Finishing overnight¶

The hard constraint is under six hours, reliably. Serial real deploys of the whole catalog won't fit on one server, and the deploy path is largely serial per server (concurrent deploys to one host interfere). So the primary lever is horizontal: a pool of Hetzner targets with the catalog sharded across them, scaling out until the wall-clock fits the budget. Duration trends exist precisely to warn before the budget is breached.

Driving it¶

The Lab is operated through a small CLI alongside its web UI:

hop3-testlab serve          # the dashboard + API (add --reload in dev)
hop3-testlab schedule       # the nightly scheduler, in the foreground
hop3-testlab run --target hetzner --trigger manual --mode nightly   # a run now
hop3-testlab run --target hetzner --apps <path>                     # one app
hop3-testlab prune          # apply the build-log retention policy

A manual run writes to the same store as the scheduler, so it shows up in the same dashboard — the single-truth principle, all the way down.

Where it sits¶

The Test Lab is the apex of the pyramid in the testing overview: the nightly tier given a home.
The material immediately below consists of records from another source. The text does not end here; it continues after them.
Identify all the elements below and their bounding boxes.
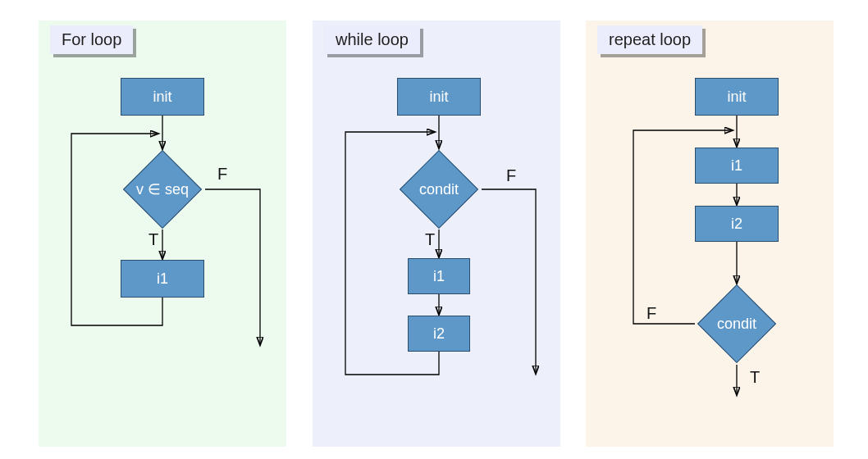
for-true-label: T [148, 230, 158, 249]
repeat-i1-box: i1 [695, 148, 779, 184]
for-init-box: init [121, 78, 204, 116]
while-true-label: T [425, 230, 435, 249]
for-decision: v ∈ seq [135, 161, 190, 217]
repeat-true-label: T [750, 368, 760, 387]
while-i2-box: i2 [408, 316, 470, 352]
for-i1-box: i1 [121, 260, 204, 298]
while-i1-box: i1 [408, 258, 470, 294]
panel-for-loop: For loop init v ∈ seq T F i1 [39, 20, 286, 447]
repeat-false-label: F [646, 304, 656, 323]
while-decision-label: condit [419, 181, 459, 198]
while-init-box: init [397, 78, 481, 116]
repeat-i2-box: i2 [695, 206, 779, 242]
repeat-decision: condit [709, 296, 765, 352]
panel-while-loop: while loop init condit T F i1 i2 [313, 20, 560, 447]
repeat-decision-label: condit [717, 316, 756, 333]
diagram-stage: For loop init v ∈ seq T F i1 whil [0, 0, 868, 459]
while-decision: condit [411, 161, 467, 217]
panel-repeat-loop: repeat loop init i1 i2 condit F T [586, 20, 834, 447]
repeat-init-box: init [695, 78, 779, 116]
for-false-label: F [217, 165, 227, 184]
while-false-label: F [506, 166, 516, 185]
for-decision-label: v ∈ seq [136, 180, 189, 198]
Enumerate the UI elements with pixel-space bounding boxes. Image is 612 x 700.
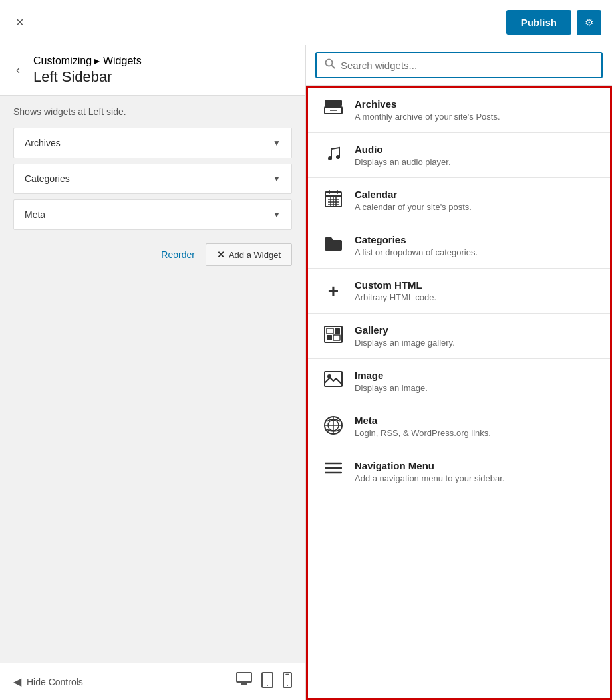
publish-button[interactable]: Publish [506, 10, 571, 35]
widget-item-archives-arrow: ▼ [273, 138, 281, 148]
widget-item-archives-label: Archives [25, 138, 61, 148]
custom-html-icon: + [320, 281, 347, 302]
svg-point-6 [287, 685, 288, 686]
categories-text: Categories A list or dropdown of categor… [355, 234, 598, 257]
add-widget-label: Add a Widget [229, 250, 281, 260]
header-text-block: Customizing ▸ Widgets Left Sidebar [33, 55, 142, 86]
svg-point-14 [336, 155, 340, 159]
left-panel: ‹ Customizing ▸ Widgets Left Sidebar Sho… [0, 45, 306, 700]
reorder-button[interactable]: Reorder [161, 249, 195, 260]
device-icons [236, 672, 292, 691]
mobile-icon[interactable] [283, 672, 292, 691]
widget-item-meta[interactable]: Meta ▼ [13, 199, 292, 230]
calendar-text: Calendar A calendar of your site's posts… [355, 189, 598, 212]
right-panel: Archives A monthly archive of your site'… [306, 45, 612, 700]
add-widget-x-icon: ✕ [217, 249, 225, 260]
image-text: Image Displays an image. [355, 370, 598, 393]
meta-name: Meta [355, 415, 598, 426]
breadcrumb-part2: Widgets [103, 55, 142, 66]
navigation-menu-desc: Add a navigation menu to your sidebar. [355, 473, 598, 483]
archives-desc: A monthly archive of your site's Posts. [355, 112, 598, 122]
hide-controls-label: Hide Controls [27, 677, 83, 687]
widget-item-categories[interactable]: Categories ▼ [13, 164, 292, 194]
add-widget-button[interactable]: ✕ Add a Widget [206, 243, 292, 266]
svg-point-4 [267, 685, 268, 686]
navigation-menu-text: Navigation Menu Add a navigation menu to… [355, 460, 598, 483]
meta-text: Meta Login, RSS, & WordPress.org links. [355, 415, 598, 438]
audio-icon [320, 145, 347, 162]
gallery-name: Gallery [355, 324, 598, 336]
navigation-menu-icon [320, 461, 347, 475]
widget-item-meta-arrow: ▼ [273, 210, 281, 219]
meta-desc: Login, RSS, & WordPress.org links. [355, 428, 598, 438]
svg-rect-27 [335, 328, 340, 334]
widget-item-categories-arrow: ▼ [273, 174, 281, 183]
widget-option-audio[interactable]: Audio Displays an audio player. [308, 133, 610, 178]
desktop-icon[interactable] [236, 672, 252, 691]
svg-rect-0 [237, 673, 251, 682]
widget-option-image[interactable]: Image Displays an image. [308, 359, 610, 404]
widget-item-meta-label: Meta [25, 209, 45, 220]
widget-option-archives[interactable]: Archives A monthly archive of your site'… [308, 88, 610, 133]
left-panel-description: Shows widgets at Left side. [0, 96, 305, 122]
hide-controls-icon: ◀ [13, 675, 21, 688]
widgets-list: Archives ▼ Categories ▼ Meta ▼ [0, 122, 305, 235]
calendar-icon [320, 190, 347, 207]
svg-rect-29 [333, 335, 340, 340]
custom-html-name: Custom HTML [355, 279, 598, 291]
audio-text: Audio Displays an audio player. [355, 144, 598, 167]
widget-options-container: Archives A monthly archive of your site'… [306, 86, 612, 700]
widget-option-custom-html[interactable]: + Custom HTML Arbitrary HTML code. [308, 269, 610, 314]
audio-desc: Displays an audio player. [355, 157, 598, 167]
gear-button[interactable]: ⚙ [577, 10, 601, 35]
hide-controls-button[interactable]: ◀ Hide Controls [13, 675, 83, 688]
svg-line-9 [332, 66, 335, 68]
svg-point-13 [328, 156, 332, 160]
custom-html-desc: Arbitrary HTML code. [355, 292, 598, 302]
sidebar-title: Left Sidebar [33, 68, 142, 86]
archives-icon [320, 100, 347, 114]
main-layout: ‹ Customizing ▸ Widgets Left Sidebar Sho… [0, 45, 612, 700]
calendar-name: Calendar [355, 189, 598, 200]
calendar-desc: A calendar of your site's posts. [355, 202, 598, 212]
categories-icon [320, 235, 347, 251]
back-button[interactable]: ‹ [11, 60, 25, 80]
bottom-bar: ◀ Hide Controls [0, 663, 305, 700]
widget-option-categories[interactable]: Categories A list or dropdown of categor… [308, 223, 610, 269]
search-bar [306, 45, 612, 86]
meta-icon [320, 416, 347, 435]
tablet-icon[interactable] [261, 672, 273, 691]
widget-item-categories-label: Categories [25, 174, 70, 184]
audio-name: Audio [355, 144, 598, 155]
widget-actions: Reorder ✕ Add a Widget [0, 235, 305, 274]
breadcrumb: Customizing ▸ Widgets [33, 55, 142, 67]
search-input[interactable] [341, 60, 593, 71]
categories-desc: A list or dropdown of categories. [355, 247, 598, 257]
gallery-desc: Displays an image gallery. [355, 338, 598, 348]
breadcrumb-part1: Customizing [33, 55, 92, 66]
image-icon [320, 371, 347, 387]
custom-html-text: Custom HTML Arbitrary HTML code. [355, 279, 598, 302]
widget-option-navigation-menu[interactable]: Navigation Menu Add a navigation menu to… [308, 449, 610, 494]
gallery-text: Gallery Displays an image gallery. [355, 324, 598, 348]
image-desc: Displays an image. [355, 383, 598, 393]
left-panel-header: ‹ Customizing ▸ Widgets Left Sidebar [0, 45, 305, 96]
close-button[interactable]: × [11, 12, 29, 33]
svg-rect-30 [325, 372, 342, 386]
archives-name: Archives [355, 98, 598, 110]
widget-option-meta[interactable]: Meta Login, RSS, & WordPress.org links. [308, 404, 610, 449]
archives-text: Archives A monthly archive of your site'… [355, 98, 598, 122]
left-panel-scroll: Shows widgets at Left side. Archives ▼ C… [0, 96, 305, 663]
breadcrumb-arrow: ▸ [94, 55, 102, 66]
widget-option-calendar[interactable]: Calendar A calendar of your site's posts… [308, 178, 610, 223]
svg-rect-10 [325, 100, 342, 106]
search-input-wrapper [315, 52, 603, 78]
widget-item-archives[interactable]: Archives ▼ [13, 128, 292, 158]
svg-rect-28 [327, 335, 332, 340]
image-name: Image [355, 370, 598, 381]
search-icon [325, 58, 335, 72]
widget-option-gallery[interactable]: Gallery Displays an image gallery. [308, 314, 610, 359]
navigation-menu-name: Navigation Menu [355, 460, 598, 471]
top-bar: × Publish ⚙ [0, 0, 612, 45]
categories-name: Categories [355, 234, 598, 245]
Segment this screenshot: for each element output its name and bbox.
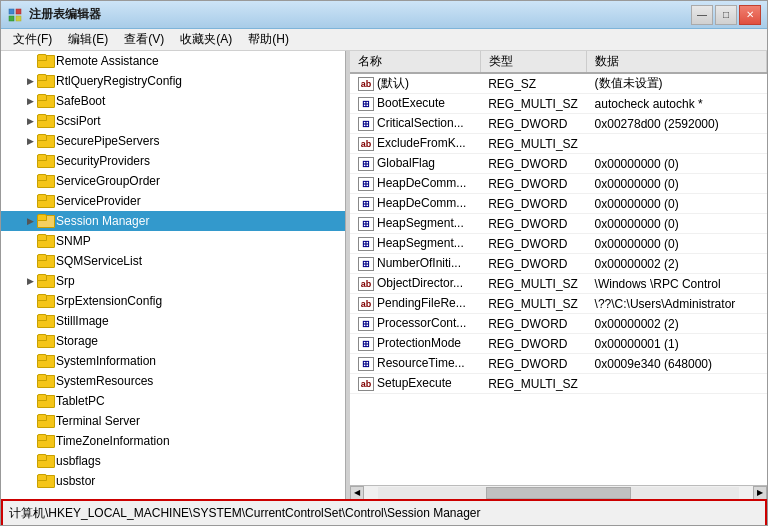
expand-arrow-icon[interactable] — [23, 314, 37, 328]
tree-item[interactable]: SrpExtensionConfig — [1, 291, 345, 311]
close-button[interactable]: ✕ — [739, 5, 761, 25]
expand-arrow-icon[interactable] — [23, 394, 37, 408]
expand-arrow-icon[interactable] — [23, 474, 37, 488]
tree-item[interactable]: SQMServiceList — [1, 251, 345, 271]
table-row[interactable]: ⊞HeapDeComm...REG_DWORD0x00000000 (0) — [350, 174, 767, 194]
menu-edit[interactable]: 编辑(E) — [60, 29, 116, 50]
scroll-left-button[interactable]: ◀ — [350, 486, 364, 500]
tree-item[interactable]: ▶RtlQueryRegistryConfig — [1, 71, 345, 91]
maximize-button[interactable]: □ — [715, 5, 737, 25]
col-name[interactable]: 名称 — [350, 51, 480, 73]
expand-arrow-icon[interactable] — [23, 414, 37, 428]
horizontal-scrollbar[interactable]: ◀ ▶ — [350, 485, 767, 499]
tree-item[interactable]: Terminal Server — [1, 411, 345, 431]
expand-arrow-icon[interactable] — [23, 334, 37, 348]
dword-icon: ⊞ — [358, 257, 374, 271]
tree-item[interactable]: ▶ScsiPort — [1, 111, 345, 131]
row-data: \Windows \RPC Control — [587, 274, 767, 294]
table-row[interactable]: ⊞CriticalSection...REG_DWORD0x00278d00 (… — [350, 114, 767, 134]
expand-arrow-icon[interactable] — [23, 154, 37, 168]
minimize-button[interactable]: — — [691, 5, 713, 25]
menu-view[interactable]: 查看(V) — [116, 29, 172, 50]
tree-item[interactable]: usbflags — [1, 451, 345, 471]
row-name: abExcludeFromK... — [350, 134, 480, 154]
tree-item[interactable]: TabletPC — [1, 391, 345, 411]
tree-item-label: ServiceGroupOrder — [56, 174, 160, 188]
tree-item-label: ScsiPort — [56, 114, 101, 128]
col-data[interactable]: 数据 — [587, 51, 767, 73]
table-row[interactable]: abPendingFileRe...REG_MULTI_SZ\??\C:\Use… — [350, 294, 767, 314]
menu-help[interactable]: 帮助(H) — [240, 29, 297, 50]
row-data — [587, 374, 767, 394]
expand-arrow-icon[interactable]: ▶ — [23, 94, 37, 108]
table-row[interactable]: ⊞HeapSegment...REG_DWORD0x00000000 (0) — [350, 234, 767, 254]
row-name: ⊞HeapSegment... — [350, 214, 480, 234]
expand-arrow-icon[interactable] — [23, 174, 37, 188]
row-type: REG_DWORD — [480, 174, 586, 194]
expand-arrow-icon[interactable] — [23, 354, 37, 368]
tree-item[interactable]: ▶SafeBoot — [1, 91, 345, 111]
tree-item[interactable]: Storage — [1, 331, 345, 351]
col-type[interactable]: 类型 — [480, 51, 586, 73]
table-row[interactable]: abExcludeFromK...REG_MULTI_SZ — [350, 134, 767, 154]
table-row[interactable]: ab(默认)REG_SZ(数值未设置) — [350, 73, 767, 94]
tree-item[interactable]: ServiceProvider — [1, 191, 345, 211]
folder-icon — [37, 474, 53, 488]
expand-arrow-icon[interactable]: ▶ — [23, 114, 37, 128]
detail-scroll-area[interactable]: 名称 类型 数据 ab(默认)REG_SZ(数值未设置)⊞BootExecute… — [350, 51, 767, 485]
expand-arrow-icon[interactable] — [23, 294, 37, 308]
table-row[interactable]: ⊞BootExecuteREG_MULTI_SZautocheck autoch… — [350, 94, 767, 114]
scroll-thumb[interactable] — [486, 487, 630, 499]
table-row[interactable]: abSetupExecuteREG_MULTI_SZ — [350, 374, 767, 394]
tree-item[interactable]: ▶Session Manager — [1, 211, 345, 231]
tree-item[interactable]: StillImage — [1, 311, 345, 331]
scroll-track[interactable] — [378, 487, 739, 499]
scroll-right-button[interactable]: ▶ — [753, 486, 767, 500]
expand-arrow-icon[interactable] — [23, 374, 37, 388]
row-type: REG_MULTI_SZ — [480, 94, 586, 114]
expand-arrow-icon[interactable] — [23, 194, 37, 208]
folder-icon — [37, 414, 53, 428]
table-row[interactable]: ⊞HeapSegment...REG_DWORD0x00000000 (0) — [350, 214, 767, 234]
expand-arrow-icon[interactable] — [23, 54, 37, 68]
tree-item[interactable]: SNMP — [1, 231, 345, 251]
table-row[interactable]: ⊞GlobalFlagREG_DWORD0x00000000 (0) — [350, 154, 767, 174]
table-row[interactable]: ⊞ProtectionModeREG_DWORD0x00000001 (1) — [350, 334, 767, 354]
expand-arrow-icon[interactable] — [23, 234, 37, 248]
expand-arrow-icon[interactable] — [23, 254, 37, 268]
tree-item[interactable]: ServiceGroupOrder — [1, 171, 345, 191]
row-name-text: HeapDeComm... — [377, 176, 466, 190]
dword-icon: ⊞ — [358, 337, 374, 351]
expand-arrow-icon[interactable]: ▶ — [23, 74, 37, 88]
tree-item[interactable]: ▶Srp — [1, 271, 345, 291]
menu-file[interactable]: 文件(F) — [5, 29, 60, 50]
tree-item[interactable]: usbstor — [1, 471, 345, 491]
tree-item[interactable]: ▶SecurePipeServers — [1, 131, 345, 151]
table-row[interactable]: ⊞HeapDeComm...REG_DWORD0x00000000 (0) — [350, 194, 767, 214]
tree-item-label: Storage — [56, 334, 98, 348]
menu-favorites[interactable]: 收藏夹(A) — [172, 29, 240, 50]
expand-arrow-icon[interactable]: ▶ — [23, 134, 37, 148]
expand-arrow-icon[interactable] — [23, 454, 37, 468]
tree-item-label: usbstor — [56, 474, 95, 488]
ab-icon: ab — [358, 137, 374, 151]
table-row[interactable]: ⊞ResourceTime...REG_DWORD0x0009e340 (648… — [350, 354, 767, 374]
expand-arrow-icon[interactable] — [23, 434, 37, 448]
folder-icon — [37, 354, 53, 368]
status-path: 计算机\HKEY_LOCAL_MACHINE\SYSTEM\CurrentCon… — [9, 505, 481, 522]
tree-item[interactable]: SystemResources — [1, 371, 345, 391]
row-type: REG_DWORD — [480, 114, 586, 134]
dword-icon: ⊞ — [358, 157, 374, 171]
tree-item[interactable]: SystemInformation — [1, 351, 345, 371]
expand-arrow-icon[interactable]: ▶ — [23, 274, 37, 288]
tree-pane[interactable]: Remote Assistance▶RtlQueryRegistryConfig… — [1, 51, 346, 499]
table-row[interactable]: abObjectDirector...REG_MULTI_SZ\Windows … — [350, 274, 767, 294]
tree-item[interactable]: TimeZoneInformation — [1, 431, 345, 451]
tree-item[interactable]: SecurityProviders — [1, 151, 345, 171]
registry-table: 名称 类型 数据 ab(默认)REG_SZ(数值未设置)⊞BootExecute… — [350, 51, 767, 394]
table-row[interactable]: ⊞NumberOfIniti...REG_DWORD0x00000002 (2) — [350, 254, 767, 274]
tree-item[interactable]: Remote Assistance — [1, 51, 345, 71]
row-name: abPendingFileRe... — [350, 294, 480, 314]
expand-arrow-icon[interactable]: ▶ — [23, 214, 37, 228]
table-row[interactable]: ⊞ProcessorCont...REG_DWORD0x00000002 (2) — [350, 314, 767, 334]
Below it, the test runner provides the engine, the demos and validoc tutorials provide much of the catalog, and the shared diagnostic bundle from ADR 043 provides the data. The Lab's job is to make sure that, every morning, the night's findings are impossible to miss — and that each one reads, correctly, as a platform backlog item.

The final part of a five-part series on how Hop3 is tested. The full design is ADR 044: Nightly Test Lab, which builds on ADR 043: Unified Testing Architecture.